The UK government has released the results of its Events Research Programme COVID-19 concert study – after being sued by a number of angry venue owners and event organizers.
UK live-music representative Live Music Industry Venues and Entertainment (LIVE) and Andrew Lloyd Webber’s Really Useful Group are among the entities that levied the legal action, demanding that the government publicly unveil the findings from its Events Research Programme, which studied the transmissibility of COVID-19 at crowd-based live events.
As an aside, Webber promised to defy continued lockdown restrictions earlier this month – albeit while acknowledging in the same interview that he would “have the mother of all legal cases against” UK government higher-ups if they ignored “their own science” by pushing back step four of the “Roadmap out of lockdown.”
Following these comments, health officials did in fact delay step four, involving removing “all legal limits on social contact” – and, in turn, allowing crowd-based entertainment to resume at scale.

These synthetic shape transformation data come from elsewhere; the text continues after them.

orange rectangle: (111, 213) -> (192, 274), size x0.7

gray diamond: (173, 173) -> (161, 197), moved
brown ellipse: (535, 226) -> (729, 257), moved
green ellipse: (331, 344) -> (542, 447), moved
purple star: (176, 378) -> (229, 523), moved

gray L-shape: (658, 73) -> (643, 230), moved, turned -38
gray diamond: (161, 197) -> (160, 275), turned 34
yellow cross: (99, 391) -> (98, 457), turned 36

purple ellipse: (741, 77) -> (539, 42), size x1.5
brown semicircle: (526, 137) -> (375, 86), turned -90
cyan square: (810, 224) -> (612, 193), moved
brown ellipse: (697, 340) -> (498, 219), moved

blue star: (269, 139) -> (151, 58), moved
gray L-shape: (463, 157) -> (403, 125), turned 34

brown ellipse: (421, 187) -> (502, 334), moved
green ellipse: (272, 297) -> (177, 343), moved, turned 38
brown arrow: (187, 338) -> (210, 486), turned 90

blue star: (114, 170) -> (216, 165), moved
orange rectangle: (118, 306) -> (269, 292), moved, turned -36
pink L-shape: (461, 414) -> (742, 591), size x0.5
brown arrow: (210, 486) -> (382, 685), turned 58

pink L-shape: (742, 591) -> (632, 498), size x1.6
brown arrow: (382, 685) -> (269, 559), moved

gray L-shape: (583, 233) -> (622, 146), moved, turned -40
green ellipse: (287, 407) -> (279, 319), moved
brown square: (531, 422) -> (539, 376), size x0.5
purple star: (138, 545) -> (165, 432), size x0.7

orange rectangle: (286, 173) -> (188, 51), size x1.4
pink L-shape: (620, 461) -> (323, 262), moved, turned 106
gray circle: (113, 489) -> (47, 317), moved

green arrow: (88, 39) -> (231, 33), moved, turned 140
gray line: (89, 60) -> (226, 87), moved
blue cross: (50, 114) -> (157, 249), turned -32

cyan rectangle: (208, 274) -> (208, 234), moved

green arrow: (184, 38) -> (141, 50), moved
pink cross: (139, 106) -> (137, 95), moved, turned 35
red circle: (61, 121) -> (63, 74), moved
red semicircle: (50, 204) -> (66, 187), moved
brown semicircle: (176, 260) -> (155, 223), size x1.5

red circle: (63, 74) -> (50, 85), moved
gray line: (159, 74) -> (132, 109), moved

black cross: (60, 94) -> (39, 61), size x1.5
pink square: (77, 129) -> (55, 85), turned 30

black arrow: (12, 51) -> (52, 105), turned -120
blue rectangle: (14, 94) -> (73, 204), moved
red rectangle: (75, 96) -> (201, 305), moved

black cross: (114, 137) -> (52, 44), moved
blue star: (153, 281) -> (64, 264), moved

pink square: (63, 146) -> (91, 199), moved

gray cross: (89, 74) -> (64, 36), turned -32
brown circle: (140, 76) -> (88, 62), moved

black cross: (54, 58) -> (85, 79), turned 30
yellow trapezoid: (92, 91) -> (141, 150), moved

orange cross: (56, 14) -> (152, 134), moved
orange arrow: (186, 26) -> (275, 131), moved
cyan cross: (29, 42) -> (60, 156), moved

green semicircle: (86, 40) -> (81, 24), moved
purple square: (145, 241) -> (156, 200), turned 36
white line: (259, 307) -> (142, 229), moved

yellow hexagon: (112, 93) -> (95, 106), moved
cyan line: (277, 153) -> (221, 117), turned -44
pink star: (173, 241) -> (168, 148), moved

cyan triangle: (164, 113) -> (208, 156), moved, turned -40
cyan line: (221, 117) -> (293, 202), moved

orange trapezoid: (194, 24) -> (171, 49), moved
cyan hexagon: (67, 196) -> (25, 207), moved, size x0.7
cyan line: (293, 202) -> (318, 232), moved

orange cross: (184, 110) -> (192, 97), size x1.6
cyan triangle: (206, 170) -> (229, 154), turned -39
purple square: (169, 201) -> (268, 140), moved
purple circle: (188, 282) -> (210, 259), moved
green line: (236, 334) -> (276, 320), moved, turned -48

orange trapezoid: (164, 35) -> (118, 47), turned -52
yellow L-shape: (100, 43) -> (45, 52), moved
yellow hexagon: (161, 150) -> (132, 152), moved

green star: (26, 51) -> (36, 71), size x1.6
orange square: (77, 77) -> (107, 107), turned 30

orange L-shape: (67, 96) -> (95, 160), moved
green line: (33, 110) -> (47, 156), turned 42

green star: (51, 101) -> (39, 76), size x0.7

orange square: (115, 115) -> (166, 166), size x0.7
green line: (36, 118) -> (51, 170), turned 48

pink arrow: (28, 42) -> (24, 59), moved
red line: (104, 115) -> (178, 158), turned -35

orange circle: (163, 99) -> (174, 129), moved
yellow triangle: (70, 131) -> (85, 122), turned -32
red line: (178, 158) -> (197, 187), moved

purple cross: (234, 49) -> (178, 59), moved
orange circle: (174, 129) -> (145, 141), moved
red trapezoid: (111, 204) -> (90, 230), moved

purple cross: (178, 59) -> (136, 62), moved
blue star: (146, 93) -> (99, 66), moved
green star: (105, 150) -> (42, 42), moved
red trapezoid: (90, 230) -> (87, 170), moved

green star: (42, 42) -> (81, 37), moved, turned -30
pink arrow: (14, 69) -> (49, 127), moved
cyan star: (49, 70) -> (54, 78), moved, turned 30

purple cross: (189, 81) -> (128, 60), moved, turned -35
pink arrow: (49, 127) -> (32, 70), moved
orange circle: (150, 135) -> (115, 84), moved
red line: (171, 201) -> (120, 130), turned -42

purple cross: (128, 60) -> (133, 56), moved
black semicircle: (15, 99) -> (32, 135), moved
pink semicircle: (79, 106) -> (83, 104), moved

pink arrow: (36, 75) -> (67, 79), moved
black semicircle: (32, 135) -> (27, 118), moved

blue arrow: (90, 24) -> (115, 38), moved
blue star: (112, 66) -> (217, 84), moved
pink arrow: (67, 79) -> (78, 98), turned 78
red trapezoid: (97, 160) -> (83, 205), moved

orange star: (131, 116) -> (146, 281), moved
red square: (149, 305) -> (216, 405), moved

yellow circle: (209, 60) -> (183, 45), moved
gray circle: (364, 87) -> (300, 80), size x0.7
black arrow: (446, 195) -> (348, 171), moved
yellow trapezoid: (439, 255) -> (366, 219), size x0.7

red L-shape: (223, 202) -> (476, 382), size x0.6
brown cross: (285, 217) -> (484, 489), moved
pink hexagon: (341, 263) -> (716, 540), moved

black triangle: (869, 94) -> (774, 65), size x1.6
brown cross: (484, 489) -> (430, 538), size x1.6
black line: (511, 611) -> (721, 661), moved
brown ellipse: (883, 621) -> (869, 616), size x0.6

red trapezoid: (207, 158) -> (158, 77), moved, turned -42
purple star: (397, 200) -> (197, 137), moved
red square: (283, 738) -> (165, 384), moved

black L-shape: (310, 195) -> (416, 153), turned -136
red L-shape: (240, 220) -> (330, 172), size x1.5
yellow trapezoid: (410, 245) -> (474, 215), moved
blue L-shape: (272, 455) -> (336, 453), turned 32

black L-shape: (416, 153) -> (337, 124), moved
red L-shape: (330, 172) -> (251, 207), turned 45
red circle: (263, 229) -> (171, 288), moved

Said step, which was tentatively set to arrive this past Monday, June 21st, is now scheduled for Monday, July 19th.
In the interim, “a limited series of pilot events will take place to produce additional evidence on reopening events safely,” per the UK government, with attendees required to show either proof that they’ve been vaccinated against COVID-19 or a “recent” negative test for the bug. The upcoming pilot events appear to also be part of phases two and three of the Events Research Programme.
And though Webber – whose Cinderella will still preview tonight, albeit with “a smaller audience than I had hoped for” – ultimately stepped back from the threat to defy lockdown measures, he moved forward with the suit to compel the UK government to publish the study’s findings, as initially mentioned. Officials responded earlier this week, indicating that they’d make the findings available “shortly” but failing to disclose a precise timetable for the release.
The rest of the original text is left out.